Morlock's testimony came after an investigating officer -- the military court systemıs equivalent of a judge -- ordered that pre-trial proceedings for Sgt. Calvin Gibbs, the alleged ringleader of the group, be reopened.
Gibbs had previously undergone a similar pre-trial hearing in November 2010 and was ordered to face court martial on charges including shooting and throwing grenades at unarmed civilians. That court martial is tentatively scheduled for October, a base spokesman said, based on the outcome of the reopened proceedings.
Gibbs' attorneys had asked for the hearing to question Morlock, who pleaded guilty in March to killing three Afghan civilians for thrills and covering up the murders.
"Up until now, we have had to rely on statements," Gibbs attorney Phillip Stackhouse told CNN before the hearing Thursday. "This will be our first chance to interview some of these witnesses."
Gibbs and Morlock are among 12 soldiers from the 5th Stryker Brigade accused of taking part in a plot to murder three Afghan civilians, plant weapons on them and cover up the alleged crimes.
Gibbs is accused of cutting off some of the men's body parts to keep as war trophies. He faces a potential life sentence in a military prison if convicted and has said the killings were justified under Army rules of engagement.
Morlock has already been sentenced to 24 years in prison.
In a low, often mumbling voice, Morlock Thursday detailed how he and his fellow soldiers abused drugs and after Gibbs joined their ranks they plotted to kill Afghan civilians and plant "drop weapons" on the men to make them appear as if they were insurgents.
Morlock said he and Gibbs talked about how the "drop weapons" would make it look like the soldiers had first come under attack before firing. They left the timing of the alleged killings, he said, up to chance.
"There was never anything planned," Morlock testified. "Like this date, this time. We found an opportunity."
Several soldiers are also charged with taking pictures of the corpses, and one soldier is charged with stabbing a corpse.
The German news outlet Der Spiegel published photographs of what it identified as Morlock and another soldier posing over the bodies of dead Afghans.
Two images show the soldiers kneeling by a bloody body sprawled over a patch of sand and grass. A third shows what appears to be two bodies propped up, back to back, against a post in front of a military vehicle.
The photographs were "repugnant to us as human beings and contrary to the standards and values of the United States Army," the "Army said in a statement.
"We apologize for the distress these photos cause," the Army's statement added.
Army officials asserted in the statement that ongoing court-martial proceedings related to the alleged atrocities "speak for themselves."
Army prosecutors have painted a picture of Gibbs as the ringleader of the group who allegedly pressured his fellow soldiers into targeting civilians and who tattooed skulls on his legs to keep track of his own alleged body count.

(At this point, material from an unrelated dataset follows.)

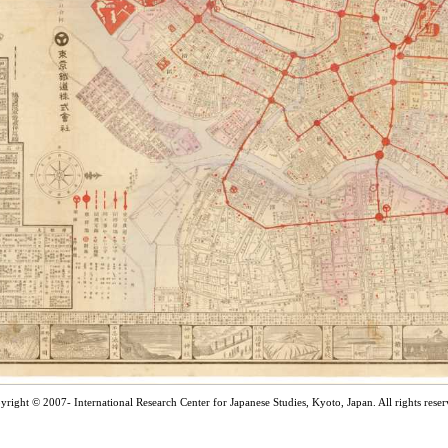
yright © 2007- International Research Center for Japanese Studies, Kyoto, Japan. All rights reser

But during the Thursday hearing, Morlock said he and other soldiers had discussed killing civilians during their tour in Afghanistan even before Gibbs allegedly came to them with a plan.
"It wasn't a completely new conversation," Morlock told the court. "It wasn't far-fetched. Rolling around our minds I guess."
The hearing is scheduled to last through Friday.
All the accused men were members of a 2nd Infantry Division brigade operating near Kandahar in southern Afghanistan in 2009 and 2010.
In addition to Gibbs, Adam Winfield, of Cape Coral, Florida; and Spc. Michael Wagnon, of Las Vegas also face murder charges.
Staff Sgt. David Bram of Vacaville, California, faces charges including soliciting the murder of an Afghan civilian.
The other men face a variety of charges including helping to cover up the killings and intimidating other soldiers to keep quiet about the alleged plot and alleged drug use in the unit.